Task directions: Pictures are to be left out, and every entry repeated exactly.

The records:
▶

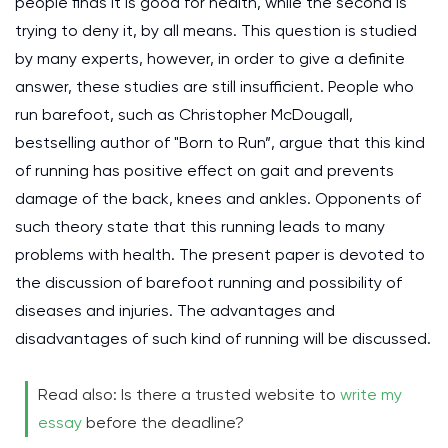
people finds it is good for health, while the second is
trying to deny it, by all means. This question is studied
by many experts, however, in order to give a definite
answer, these studies are still insufficient. People who
run barefoot, such as Christopher McDougall,
bestselling author of "Born to Run”, argue that this kind
of running has positive effect on gait and prevents
damage of the back, knees and ankles. Opponents of
such theory state that this running leads to many
problems with health. The present paper is devoted to
the discussion of barefoot running and possibility of
diseases and injuries. The advantages and
disadvantages of such kind of running will be discussed.
Read also: Is there a trusted website to
write my
essay
before the deadline?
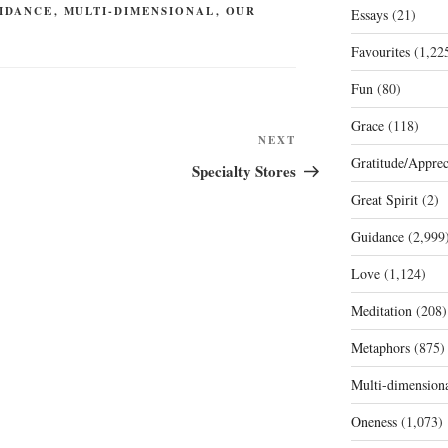
IDANCE
,
MULTI-DIMENSIONAL
,
OUR
Essays
(21)
Favourites
(1,22
Fun
(80)
Grace
(118)
Next
NEXT
Gratitude/Apprec
Post
Specialty Stores
Great Spirit
(2)
Guidance
(2,999
Love
(1,124)
Meditation
(208)
Metaphors
(875)
Multi-dimension
Oneness
(1,073)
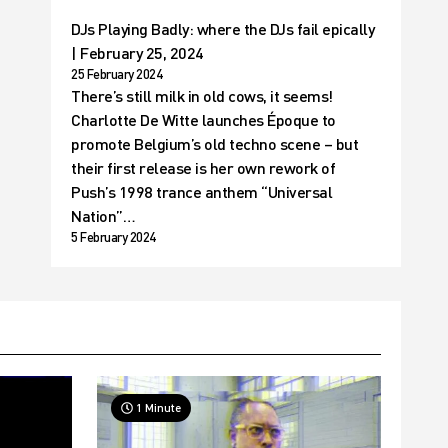
DJs Playing Badly: where the DJs fail epically
| February 25, 2024
25 February 2024
There’s still milk in old cows, it seems!
Charlotte De Witte launches Époque to
promote Belgium’s old techno scene – but
their first release is her own rework of
Push’s 1998 trance anthem “Universal
Nation”…
5 February 2024
1 Minute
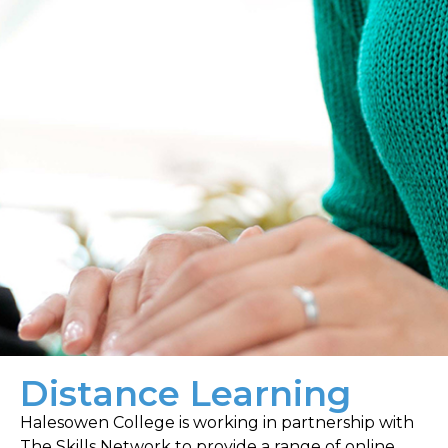
Distance Learning
Halesowen College is working in partnership with
The Skills Network to provide a range of online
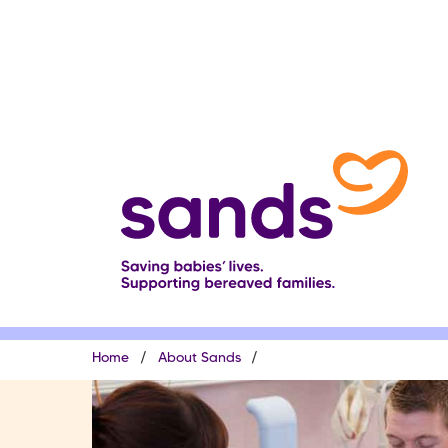
Skip
to
main
content
Breadcrumb
Home
About Sands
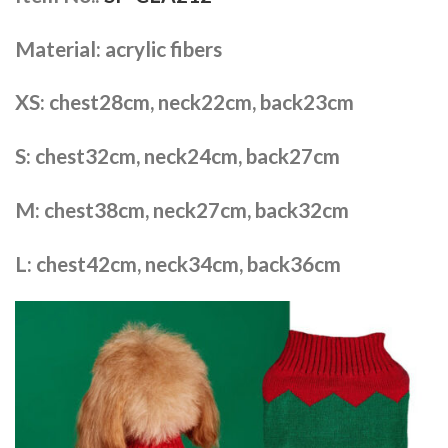
Material: acrylic fibers
XS: chest28cm, neck22cm, back23cm
S: chest32cm, neck24cm, back27cm
M: chest38cm, neck27cm, back32cm
L: chest42cm, neck34cm, back36cm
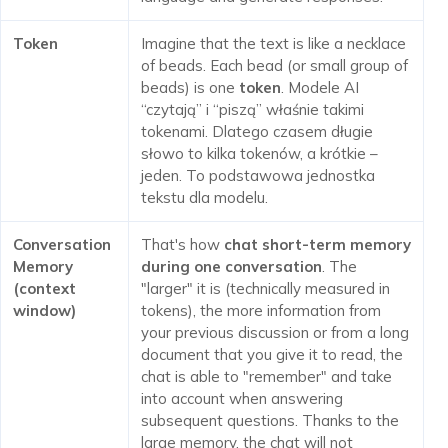
Token
Imagine that the text is like a necklace
of beads. Each bead (or small group of
beads) is one
token
. Modele AI
“czytają” i “piszą” właśnie takimi
tokenami. Dlatego czasem długie
słowo to kilka tokenów, a krótkie –
jeden. To podstawowa jednostka
tekstu dla modelu.
Conversation
That's how
chat short-term memory
Memory
during one conversation
. The
(context
"larger" it is (technically measured in
window)
tokens), the more information from
your previous discussion or from a long
document that you give it to read, the
chat is able to "remember" and take
into account when answering
subsequent questions. Thanks to the
large memory, the chat will not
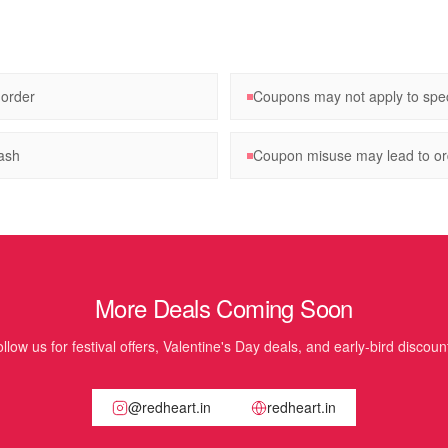
 order
Coupons may not apply to spec
ash
Coupon misuse may lead to ord
More Deals Coming Soon
llow us for festival offers, Valentine's Day deals, and early-bird discoun
@redheart.in
redheart.in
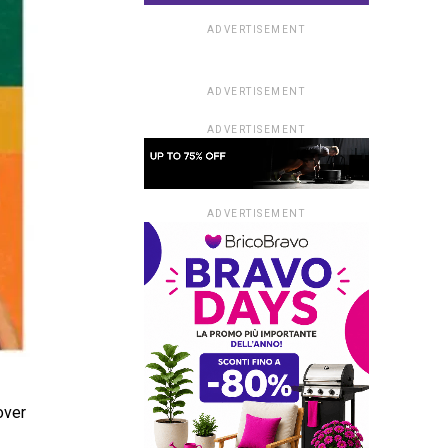
ADVERTISEMENT
ADVERTISEMENT
ADVERTISEMENT
ADVERTISEMENT
over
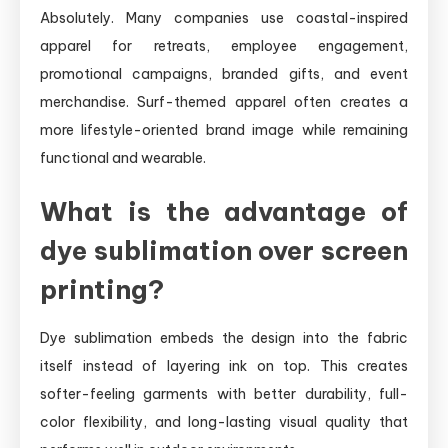
Absolutely. Many companies use coastal-inspired
apparel for retreats, employee engagement,
promotional campaigns, branded gifts, and event
merchandise. Surf-themed apparel often creates a
more lifestyle-oriented brand image while remaining
functional and wearable.
What is the advantage of
dye sublimation over screen
printing?
Dye sublimation embeds the design into the fabric
itself instead of layering ink on top. This creates
softer-feeling garments with better durability, full-
color flexibility, and long-lasting visual quality that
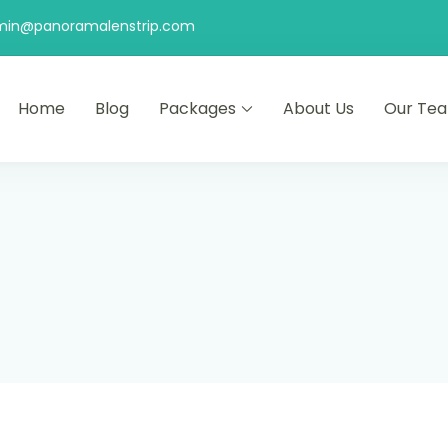
min@panoramalenstrip.com
Home
Blog
Packages
About Us
Our Te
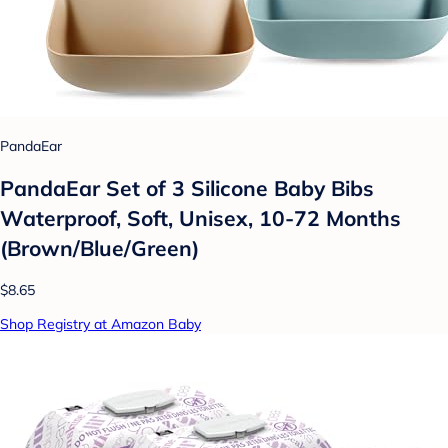
PandaEar
PandaEar Set of 3 Silicone Baby Bibs
Waterproof, Soft, Unisex, 10-72 Months
(Brown/Blue/Green)
$8.65
Shop Registry at Amazon Baby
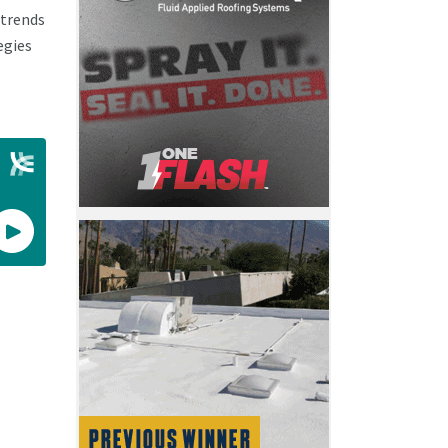
 trends
egies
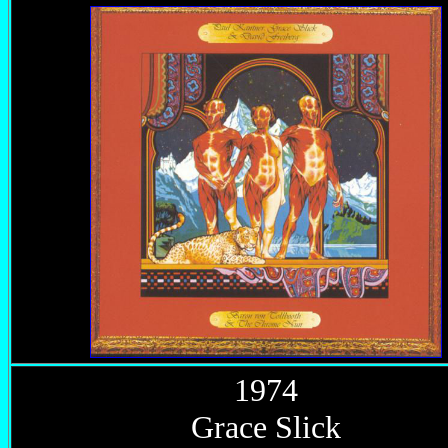
1974
Grace Slick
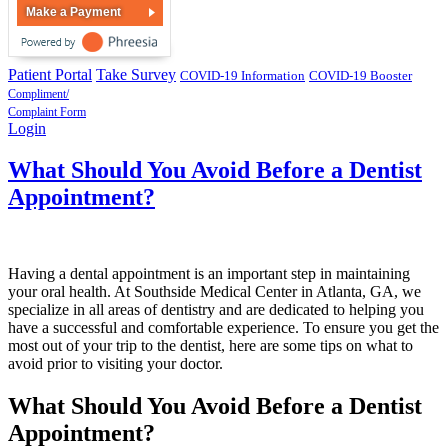
Make a Payment
Patient Portal
Take Survey
COVID-19 Information
COVID-19 Booster
Compliment/
Complaint Form
Login
What Should You Avoid Before a Dentist
Appointment?
Having a dental appointment is an important step in maintaining
your oral health. At Southside Medical Center in Atlanta, GA, we
specialize in all areas of dentistry and are dedicated to helping you
have a successful and comfortable experience. To ensure you get the
most out of your trip to the dentist, here are some tips on what to
avoid prior to visiting your doctor.
What Should You Avoid Before a Dentist
Appointment?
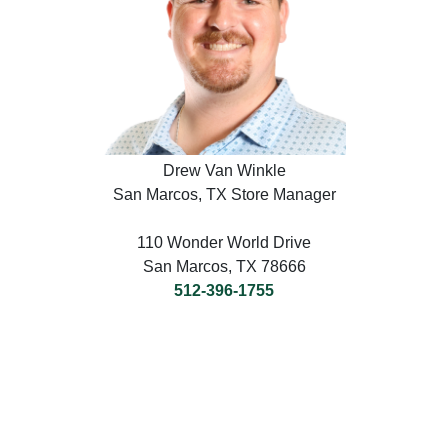
Drew Van Winkle
San Marcos, TX Store Manager
110 Wonder World Drive
San Marcos, TX 78666
512-396-1755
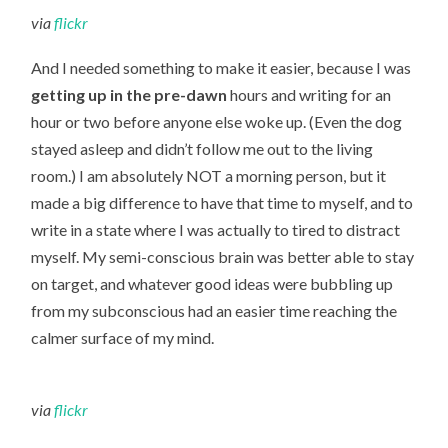
via
flickr
And I needed something to make it easier, because I was
getting up in the pre-dawn
hours and writing for an
hour or two before anyone else woke up. (Even the dog
stayed asleep and didn’t follow me out to the living
room.) I am absolutely NOT a morning person, but it
made a big difference to have that time to myself, and to
write in a state where I was actually to tired to distract
myself. My semi-conscious brain was better able to stay
on target, and whatever good ideas were bubbling up
from my subconscious had an easier time reaching the
calmer surface of my mind.
via
flickr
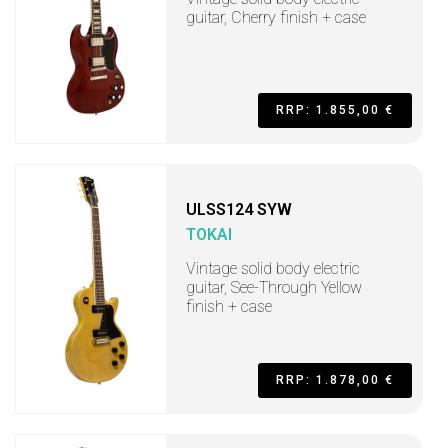
guitar, Cherry finish + case
RRP: 1.855,00 €
ULSS124 SYW
TOKAI
Vintage solid body electric
guitar, See-Through Yellow
finish + case
RRP: 1.878,00 €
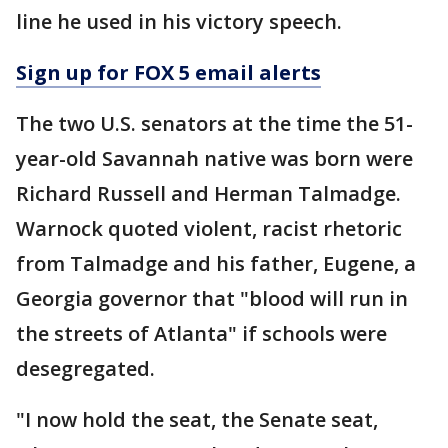
line he used in his victory speech.
Sign up for FOX 5 email alerts
The two U.S. senators at the time the 51-
year-old Savannah native was born were
Richard Russell and Herman Talmadge.
Warnock quoted violent, racist rhetoric
from Talmadge and his father, Eugene, a
Georgia governor that "blood will run in
the streets of Atlanta" if schools were
desegregated.
"I now hold the seat, the Senate seat,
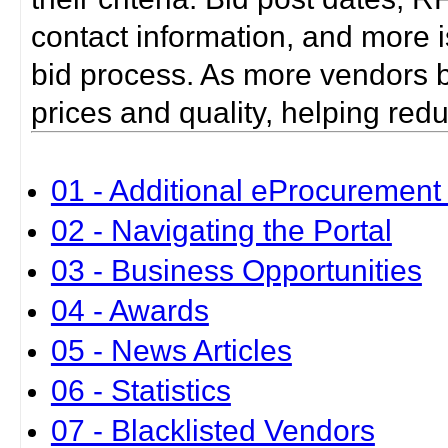
contact information, and more i
bid process. As more vendors bid
prices and quality, helping red
01 - Additional eProcurement 
02 - Navigating the Portal
03 - Business Opportunities
04 - Awards
05 - News Articles
06 - Statistics
07 - Blacklisted Vendors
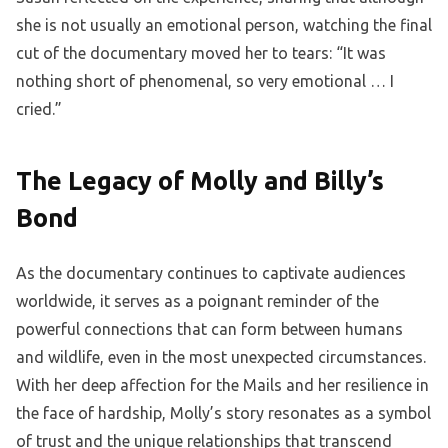
she is not usually an emotional person, watching the final
cut of the documentary moved her to tears: “It was
nothing short of phenomenal, so very emotional … I
cried.”
The Legacy of Molly and Billy’s
Bond
As the documentary continues to captivate audiences
worldwide, it serves as a poignant reminder of the
powerful connections that can form between humans
and wildlife, even in the most unexpected circumstances.
With her deep affection for the Mails and her resilience in
the face of hardship, Molly’s story resonates as a symbol
of trust and the unique relationships that transcend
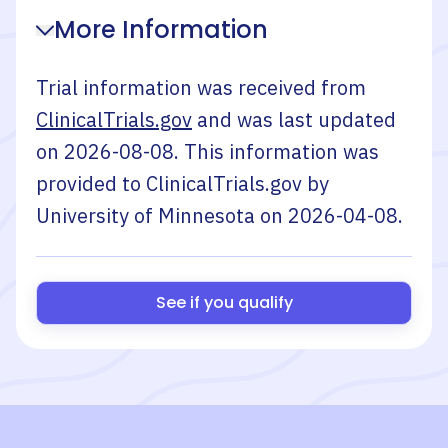
More Information
Trial information was received from
ClinicalTrials.gov
and was last updated
on
2026-08-08
. This information was
provided to ClinicalTrials.gov by
University of Minnesota
on
2026-04-08
.
See if you qualify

◀

Written answer:
people finds it is good for health, while the second is
trying to deny it, by all means. This question is studied
by many experts, however, in order to give a definite
answer, these studies are still insufficient. People who
run barefoot, such as Christopher McDougall,
bestselling author of "Born to Run”, argue that this kind
of running has positive effect on gait and prevents
damage of the back, knees and ankles. Opponents of
such theory state that this running leads to many
problems with health. The present paper is devoted to
the discussion of barefoot running and possibility of
diseases and injuries. The advantages and
disadvantages of such kind of running will be discussed.
Read also: Is there a trusted website to
write my
essay
before the deadline?
IDANCE
,
MULTI-DIMENSIONAL
,
OUR
Essays
(21)
Favourites
(1,22
Fun
(80)
Grace
(118)
Next
NEXT
Gratitude/Apprec
Post
Specialty Stores
Great Spirit
(2)
Guidance
(2,999
Love
(1,124)
Meditation
(208)
Metaphors
(875)
Multi-dimension
Oneness
(1,073)
DJs Playing Badly: where the DJs fail epically
| February 25, 2024
25 February 2024
There’s still milk in old cows, it seems!
Charlotte De Witte launches Époque to
promote Belgium’s old techno scene – but
their first release is her own rework of
Push’s 1998 trance anthem “Universal
Nation”…
5 February 2024
1 Minute
Distance Learning
Halesowen College is working in partnership with
The Skills Network to provide a range of online
Skip
to
main
content
Breadcrumb
Home
About Sands
Material: acrylic fibers
XS: chest28cm, neck22cm, back23cm
S: chest32cm, neck24cm, back27cm
M: chest38cm, neck27cm, back32cm
L: chest42cm, neck34cm, back36cm
Token
Imagine that the text is like a necklace
of beads. Each bead (or small group of
beads) is one
token
. Modele AI
“czytają” i “piszą” właśnie takimi
tokenami. Dlatego czasem długie
słowo to kilka tokenów, a krótkie –
jeden. To podstawowa jednostka
tekstu dla modelu.
Conversation
That's how
chat short-term memory
Memory
during one conversation
. The
(context
"larger" it is (technically measured in
window)
tokens), the more information from
your previous discussion or from a long
document that you give it to read, the
chat is able to "remember" and take
into account when answering
subsequent questions. Thanks to the
large memory, the chat will not
 order
Coupons may not apply to spec
ash
Coupon misuse may lead to ord
More Deals Coming Soon
llow us for festival offers, Valentine's Day deals, and early-bird discoun
@redheart.in
redheart.in
ADVERTISEMENT
ADVERTISEMENT
ADVERTISEMENT
ADVERTISEMENT
over
Absolutely. Many companies use coastal-inspired
apparel for retreats, employee engagement,
promotional campaigns, branded gifts, and event
merchandise. Surf-themed apparel often creates a
more lifestyle-oriented brand image while remaining
functional and wearable.
What is the advantage of
dye sublimation over screen
printing?
Dye sublimation embeds the design into the fabric
itself instead of layering ink on top. This creates
softer-feeling garments with better durability, full-
color flexibility, and long-lasting visual quality that
min@panoramalenstrip.com
Home
Blog
Packages
About Us
Our Te
PandaEar
PandaEar Set of 3 Silicone Baby Bibs
Waterproof, Soft, Unisex, 10-72 Months
(Brown/Blue/Green)
$8.65
Shop Registry at Amazon Baby
 trends
egies
1974
Grace Slick
Make a Payment
Patient Portal
Take Survey
COVID-19 Information
COVID-19 Booster
Compliment/
Complaint Form
Login
What Should You Avoid Before a Dentist
Appointment?
Having a dental appointment is an important step in maintaining
your oral health. At Southside Medical Center in Atlanta, GA, we
specialize in all areas of dentistry and are dedicated to helping you
have a successful and comfortable experience. To ensure you get the
most out of your trip to the dentist, here are some tips on what to
avoid prior to visiting your doctor.
What Should You Avoid Before a Dentist
Appointment?
Drew Van Winkle
San Marcos, TX Store Manager
110 Wonder World Drive
San Marcos, TX 78666
512-396-1755
via
flickr
And I needed something to make it easier, because I was
getting up in the pre-dawn
hours and writing for an
hour or two before anyone else woke up. (Even the dog
stayed asleep and didn’t follow me out to the living
room.) I am absolutely NOT a morning person, but it
made a big difference to have that time to myself, and to
write in a state where I was actually to tired to distract
myself. My semi-conscious brain was better able to stay
on target, and whatever good ideas were bubbling up
from my subconscious had an easier time reaching the
calmer surface of my mind.
via
flickr
guitar, Cherry finish + case
RRP: 1.855,00 €
ULSS124 SYW
TOKAI
Vintage solid body electric
guitar, See-Through Yellow
finish + case
RRP: 1.878,00 €
line he used in his victory speech.
Sign up for FOX 5 email alerts
The two U.S. senators at the time the 51-
year-old Savannah native was born were
Richard Russell and Herman Talmadge.
Warnock quoted violent, racist rhetoric
from Talmadge and his father, Eugene, a
Georgia governor that "blood will run in
the streets of Atlanta" if schools were
desegregated.
"I now hold the seat, the Senate seat,
contact information, and more i
bid process. As more vendors bid
prices and quality, helping red
01 - Additional eProcurement 
02 - Navigating the Portal
03 - Business Opportunities
04 - Awards
05 - News Articles
06 - Statistics
07 - Blacklisted Vendors
she is not usually an emotional person, watching the final
cut of the documentary moved her to tears: “It was
nothing short of phenomenal, so very emotional … I
cried.”
The Legacy of Molly and Billy’s
Bond
As the documentary continues to captivate audiences
worldwide, it serves as a poignant reminder of the
powerful connections that can form between humans
and wildlife, even in the most unexpected circumstances.
With her deep affection for the Mails and her resilience in
the face of hardship, Molly’s story resonates as a symbol
of trust and the unique relationships that transcend
More Information
Trial information was received from
ClinicalTrials.gov
and was last updated
on
2026-08-08
. This information was
provided to ClinicalTrials.gov by
University of Minnesota
on
2026-04-08
.
See if you qualify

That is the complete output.